Tuesday, May 26, 2009

So, now what?

So, now that the insane dwarf in North Korea has moved the goalposts again, what do we do now? We've managed to impose sanctions on them since my dad was there (1950 - '52) and Dictator Kim's father was looking to buy nukes from the South Africans when I was there (1980 - '84).

Sanctions, as we've seen, don't work. The big shots over there still live well, the military still eats (1 million men under arms within 60 miles of the southern border), and the only people who suffer are the average North Koreans, who are just trying to get by without doing something that'll get them executed. Of all the nations in Bush's "Axis of Evil", this is the place that needs "regime change" more than any other. Unfortunately, after two mismanaged, misbegotten wars, after rampant accusations of war crimes at Abu Ghraib and Guantanamo, our moral authority is worth shit.

To see any change from the 'Kim Dynasty', Jong-il would have to be removed along with his henchmen and the onus is on the Chinese to accomplish it. Since they became the North's patron during the Korean War, the People's Republic of China has positioned itself as North's 'big brother', supplying basic needs in order to maintain a buffer between them and the "decadent West" in the person of South Korea and, to a lesser extent, Japan. It's time for China to rethink this position. Ol' Skool Communism is irrelevant in the 21st Century as the Chinese have found, developing their Capitalist bent since Nixon stopped by for a visit. Their troublesome relative on the southern border is becoming more a burden than a tool with which to badger the West.

Now, I'm not saying the Chinese should send a few hundred thousand PLA troops into North Korea in a ham-handed attempt at overthrow of Bushian proportions but, as a reporter on the BBC said yesterday, cutting off the flow of oil for a day or two would probably convince Kim to back down. Without the Chinese largess, North Korea stops and Kim knows it all too well. It is China that keeps him in power and it is China who holds the key to the North Korean nuclear conundrum.

With that in mind, the diplomatic pressure should be on the People's Republic of China, not North Korea. Weak resolutions and more sanctions handed down from the U.N. (which will probably be vetoed) will not work as we've seen since President Clinton's attempts to mollify the little shit. North Korea is China's responsibility, or this problem would have been solved in 1950. Had Mao not intervened on their behalf, there would be a unified Korean Peninsula today.
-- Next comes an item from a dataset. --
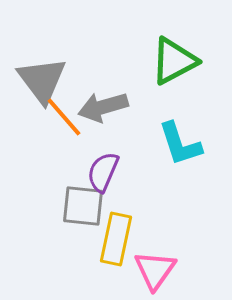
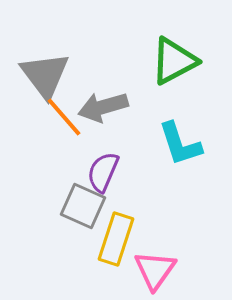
gray triangle: moved 3 px right, 5 px up
gray square: rotated 18 degrees clockwise
yellow rectangle: rotated 6 degrees clockwise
Mrs. Clinton, and the other members of the "Six Parties" must direct their efforts at China for anything substantial to appear from the blitz und donder in the aftermath of the latest tests. More sanctions heaped upon the DPRK will do nothing but make life in that horrible place a little more difficult for the man on the street. Kim will not be affected and should he become desperate for money, I would not put it past him to sell nuclear weapon technology to anyone with ready cash (Iran, al-Qaida, or some other idiots).

We've had 15 years of appeasement and in that time, Kim has improved his plutonium refinement and delivery system technology. Another 15 years (and maybe a military coup in the interim - Kim won't live that long - and all the problems that brings) and we might wake up to the news that Tokyo is a glowing hole in the ground. The time to resolve this is now and the road to resolution runs through Beijing.